Sure, there’s a queue of over 100,000 MW of planned coal-fired capacity, but it’s a long slog between putting a resource plan in front of a public utility commission and putting megawatts on the grid. Plus, the industry hasn’t figured out a model for building and financing the attendant transmission system upgrades necessary to move that power to where it’s needed. And, of course, global climate change is the elephant in the room when new coal plants are discussed, and that beast is getting less and less modest.
The fuel-diversity aspect of the plant aging issue is even more depressing to ponder. Because natural gas prices have been so high, all that new gas-fired capacity only runs about 20% of the time. So, these newer but still-aging stalwarts are being run longer and harder. Five years ago, the national average capacity factor for coal plants was around 70%; today, it’s more like 80%, and some flagship plants are pushing 90%. In some cases, these coal plants also have to be more nimble, to function within new guidelines for transmission organizations or to capture spot- or day-ahead market revenues.
It would be worth a Letterman flashback segment to watch merchant genco CEOs from the 1990s predict the replacement of up to one-third of the "dirty, aging" coal-fired capacity by "clean, affordable" natural gas. Not even the Clinton-era New Source Review (NSR) could knock this capacity out of the market, although it certainly contributed to an attitude of underinvesting in these assets.
The bottom line is that these plants will probably run until they can’t.
Enter control upgrades
One of the most prevalent ways to manage the aging process is through control system upgrades. The new "brain" not only helps the physical equipment respond within the limits of its age, but the advanced software and control techniques that accompany the brain also capture and automate at least some of the expert knowledge resident in human operators and performance engineers. After all, airline pilots are now taught to "keep their hands off" the controls and let the automation system do what it is designed for.
Today, the power plant control system is also converging with the data acquisition system to create a more complete plant information system. With the integration of key software packages, advanced sensors and control elements, and intelligent plant devices, the automation system will, in time, truly become like a brain, responding in real time to dynamic input changes and optimizing outputs across the many demands imposed on the plant (POWER, September 2005, p. 56).
Every controls upgrade project is driven by a combination of imperatives, including these:
- Replace obsolete control equipment.
- Integrate separate, "islanded" control systems for boiler, turbine, burner management, coal handling and preparation, and the like.
- Incorporate new capital equipment—such as scrubbers, selective catalytic reduction (SCR) systems, low-NOx firing systems—into the plant controls.
- Reduce NOx emissions incrementally through more-stable boiler control.
- Improve unit flexibility and response to grid and market dispatch requirements.
- Enhance plant and worker safety (see box).
- Increase unit output incrementally.
- Reduce heat rate (improve plant efficiency).

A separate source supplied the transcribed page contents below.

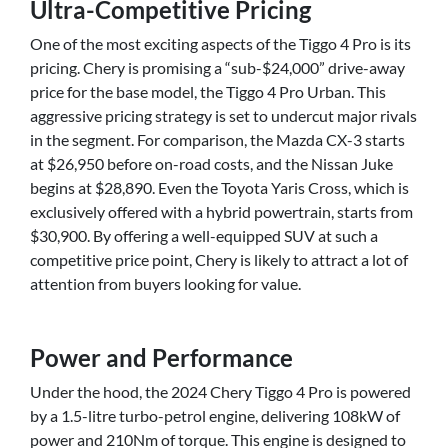
Ultra-Competitive Pricing
One of the most exciting aspects of the Tiggo 4 Pro is its
pricing. Chery is promising a “sub-$24,000” drive-away
price for the base model, the Tiggo 4 Pro Urban. This
aggressive pricing strategy is set to undercut major rivals
in the segment. For comparison, the Mazda CX-3 starts
at $26,950 before on-road costs, and the Nissan Juke
begins at $28,890. Even the Toyota Yaris Cross, which is
exclusively offered with a hybrid powertrain, starts from
$30,900. By offering a well-equipped SUV at such a
competitive price point, Chery is likely to attract a lot of
attention from buyers looking for value.
Power and Performance
Under the hood, the 2024 Chery Tiggo 4 Pro is powered
by a 1.5-litre turbo-petrol engine, delivering 108kW of
power and 210Nm of torque. This engine is designed to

- Avoid forced outages and improve commercial availability and plant reliability.
- Reduce plant staff.
- Implement a comprehensive corporate, enterprise, portfolio, or asset management strategy based on standardized information technology and knowledge management platforms.
- Enhance plant security.
A seminal report on this subject, Upgrading Instrumentation and Control in Coal-fired Plants (issued in January 2004 by Hermione Nalbandian of the London-based IEA Clean Coal Centre), notes that the average life of modern instrumentation and control (I&C) systems ranges between 10 and 15 years for PC-based systems and between 15 and 20 years for proprietary distributed control systems (DCS). In particular, this report dissects 15 I&C upgrade case studies. The cost of these projects ranged from $1 million to $6 million. However, the report also notes that other plant modifications are invariably carried out in conjunction with the controls upgrade, making it impossible to accurately assess the monetary value of the I&C portion.
First USC gets new DCS
Students of power plant history know that, as much as the term ultra-supercritical (USC) is bandied about today, Unit 1 of the four-unit Eddystone Generating Station of Exelon Corp. (formerly Philadelphia Electric Co.) still holds the record for the highest commercial steam conditions: 5,300 psig and 1,210F. Although it came on-line in 1960, Unit 1 remains to this day one of the world’s most efficient coal-fired units (although today’s operating steam parameters are somewhat lower than the design points). To keep Eddystone running another 15 years, Exelon determined that it needed a new brain.
According to a paper presented at last year’s Power-Gen conference by Mitchell Goldberg, Eddystone’s production manager, and Roger Leimbach of Metso Automation, part of the justification for the controls modernization has to do with the competitive market: PJM Interconnection requires the unit to follow load-dispatch commands, or automatic generation control (AGC).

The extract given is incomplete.